# Setting Up

Cross-registration allows the user to register the outcomes of the MiniAn pipeline across multiple experimental sessions.
It is a useful add-on to deal with longitudinal experiments. 

## specify directories and dataset patterns

For cross-registration to work, we need to have existing datasets with proper metadata.
At the minimum, a dimension `session` should exists on all the datasets.
Each dataset can either be a directory of `zarr` arrays (the default output format of `save_minian`), or a single file saved by users.
Each dataset should reside in its own directory.

Details on the parameters:

* `minian_path` points to the path of minian package, which by default is the current folder.
* `dpath` is the path containing all the datasets.
    It will be traversed recursively to search for datasets.
* `f_pattern` is the directory/file name pattern of each dataset.
    The program will attempt to load all directories/files matching `f_pattern` under `dpath`.
    Note that here our demo data are `netcdf` files that are manually saved.
    For the default minian dataset format (directory of `zarr` arrays), `f_pattern = r"minian$"` should suffice.
* `id_dims` is the name of dimensions that can uniquely identify each dataset.
    It should at least contain a `"session"` dimension.

In [None]:
import os
import sys
from termcolor import colored
import re
minian_path = "."


session =  r"C:\Users\axelle.piguet\Documents\GitHub\klab_analysis\Axelle\nk50"

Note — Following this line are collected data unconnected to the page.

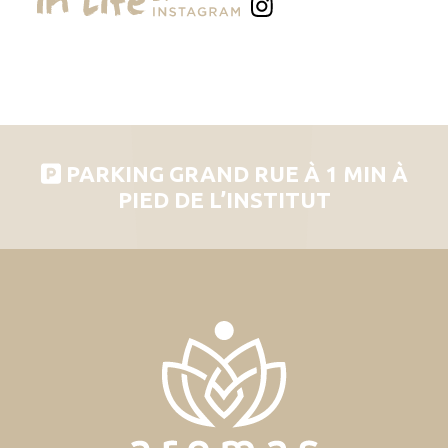
PARKING GRAND RUE À 1 MIN À
PIED DE L’INSTITUT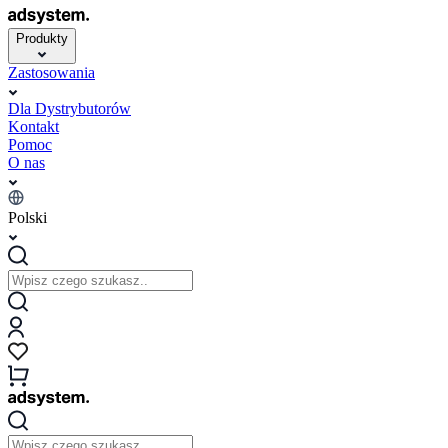
Produkty
Zastosowania
Dla Dystrybutorów
Kontakt
Pomoc
O nas
Polski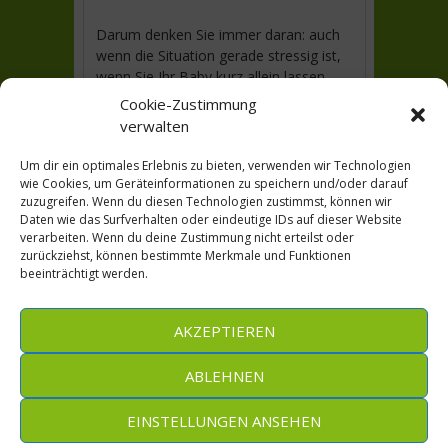
Darum denken Sie immer daran: auch
wenn die Situation gerade stressig ist,
wenn Sie Ihr Baby kurz allein lassen
müssen, legen Sie es sicher ab oder
Cookie-Zustimmung
nehmen Sie es auf den Arm. Sicher ist
verwalten
sicher!
Um dir ein optimales Erlebnis zu bieten, verwenden wir Technologien
Hier geht’s zum Leitfaden!
wie Cookies, um Geräteinformationen zu speichern und/oder darauf
zuzugreifen. Wenn du diesen Technologien zustimmst, können wir
Daten wie das Surfverhalten oder eindeutige IDs auf dieser Website
verarbeiten. Wenn du deine Zustimmung nicht erteilst oder
zurückziehst, können bestimmte Merkmale und Funktionen
←
„Entspannte Eltern –
beeinträchtigt werden.
„Rückenschmerzen
entspannte Kinder“
durch Schulranzen?“
→
AKZEPTIEREN
ABLEHNEN
EINSTELLUNGEN ANSEHEN
Praxis - Dornheim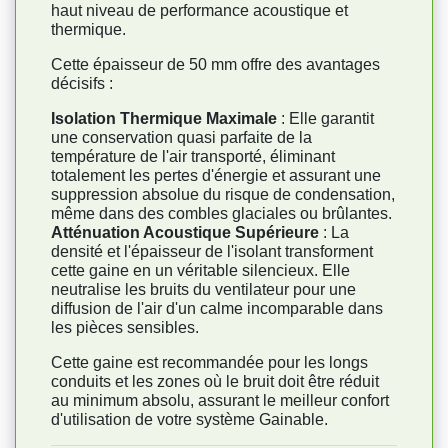
haut niveau de performance acoustique et
thermique.
Cette épaisseur de 50 mm offre des avantages
décisifs :
Isolation Thermique Maximale
: Elle garantit
une conservation quasi parfaite de la
température de l'air transporté, éliminant
totalement les pertes d'énergie et assurant une
suppression absolue du risque de condensation,
même dans des combles glaciales ou brûlantes.
Atténuation Acoustique Supérieure
: La
densité et l'épaisseur de l'isolant transforment
cette gaine en un véritable silencieux. Elle
neutralise les bruits du ventilateur pour une
diffusion de l'air d'un calme incomparable dans
les pièces sensibles.
Cette gaine est recommandée pour les longs
conduits et les zones où le bruit doit être réduit
au minimum absolu, assurant le meilleur confort
d'utilisation de votre système Gainable.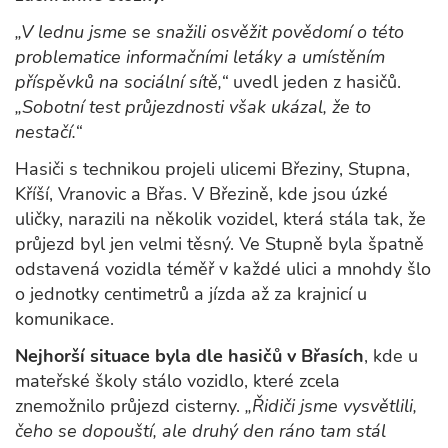
„V lednu jsme se snažili osvěžit povědomí o této
problematice informačními letáky a umístěním
příspěvků na sociální sítě,“
uvedl jeden z hasičů.
„Sobotní test průjezdnosti však ukázal, že to
nestačí.“
Hasiči s technikou projeli ulicemi Březiny, Stupna,
Kříší, Vranovic a Břas. V Březině, kde jsou úzké
uličky, narazili na několik vozidel, která stála tak, že
průjezd byl jen velmi těsný. Ve Stupně byla špatně
odstavená vozidla téměř v každé ulici a mnohdy šlo
o jednotky centimetrů a jízda až za krajnicí u
komunikace.
Nejhorší situace byla dle hasičů v Břasích
, kde u
mateřské školy stálo vozidlo, které zcela
znemožnilo průjezd cisterny.
„Řidiči jsme vysvětlili,
čeho se dopouští, ale druhý den ráno tam stál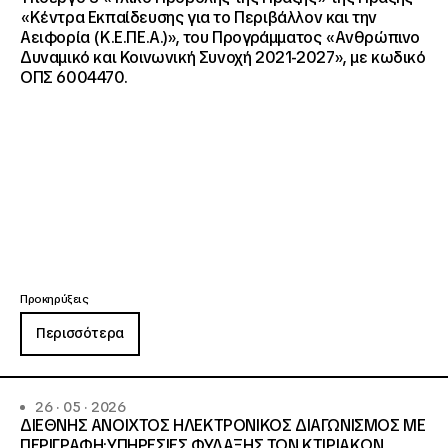
«Κέντρα Εκπαίδευσης για το Περιβάλλον και την
Αειφορία (Κ.Ε.ΠΕ.Α.)», του Προγράμματος «Ανθρώπινο
Δυναμικό και Κοινωνική Συνοχή 2021-2027», με κωδικό
ΟΠΣ 6004470.
Προκηρύξεις
Περισσότερα
26 · 05 · 2026
ΔΙΕΘΝΗΣ ΑΝΟΙΧΤΟΣ ΗΛΕΚΤΡΟΝΙΚΟΣ ΔΙΑΓΩΝΙΣΜΟΣ ΜΕ
ΠΕΡΙΓΡΑΦΗ:ΥΠΗΡΕΣΙΕΣ ΦΥΛΑΞΗΣ ΤΩΝ ΚΤΙΡΙΑΚΩΝ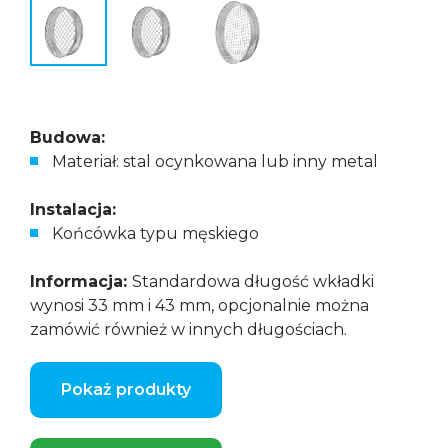
Budowa:
Materiał: stal ocynkowana lub inny metal
Instalacja:
Końcówka typu męskiego
Informacja:
Standardowa długość wkładki
wynosi 33 mm i 43 mm, opcjonalnie można
zamówić również w innych długościach.
Pokaż produkty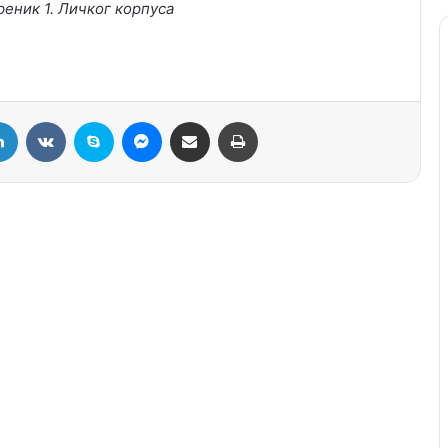
еник 1. Личког корпуса
LinkedIn
VKontakte
Skype
Messenger
Подели путем мејла
Штампај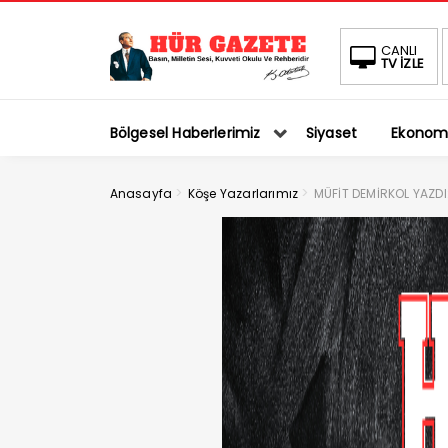
CANLI
TV İZLE
Bölgesel Haberlerimiz
Siyaset
Ekonom
>
>
Anasayfa
Köşe Yazarlarımız
MÜFİT DEMİRKOL YAZD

dpath = os.getenv("ANIMAL_PATH", "")
if not dpath :
    dpath = session

print(dpath, file = open("CON", "w") )


In [None]:
# sampling frequency parameters 
fs = 20
# Convert frame numbers to seconds
in_sec = 1 / fs
# Convert frame numbers to milliseconds
in_msec = 1000 / fs
# Convert frame numbers to minutes
in_min = 1 / (fs * 60)

In [None]:
mouse_name = re.search(r'nk[^\\]*', dpath).group(0)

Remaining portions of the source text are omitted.